- [Description of the task] Each line from the one containing "القاهرة.. قرعة الأبطال تبتسم" through the last line of the entries below is to be transcribed exactly. Nothing else belongs in the reply.

- [The records]
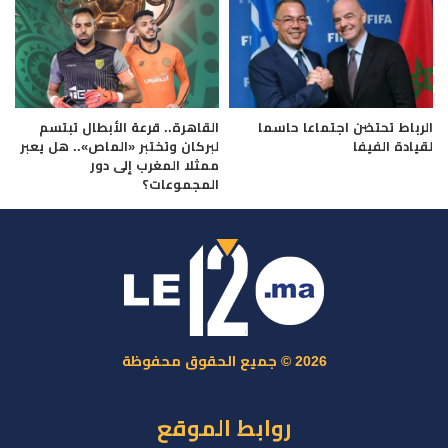
الرباط تحتضن اجتماعا حاسما
القاهرة.. قرعة الأبطال تبتسم
لقيادة الفيفا
لبركان وتختبر «الماص».. هل يعبر
ممثلا المغرب إلى دور
المجموعات؟
2026 © جميع الحقوق محفوظة
روابط الموقع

- [Response to the exercise]
القاهرة.. قرعة الأبطال تبتسم
لقيادة الفيفا
لبركان وتختبر «الماص».. هل يعبر
ممثلا المغرب إلى دور
المجموعات؟
2026 © جميع الحقوق محفوظة
روابط الموقع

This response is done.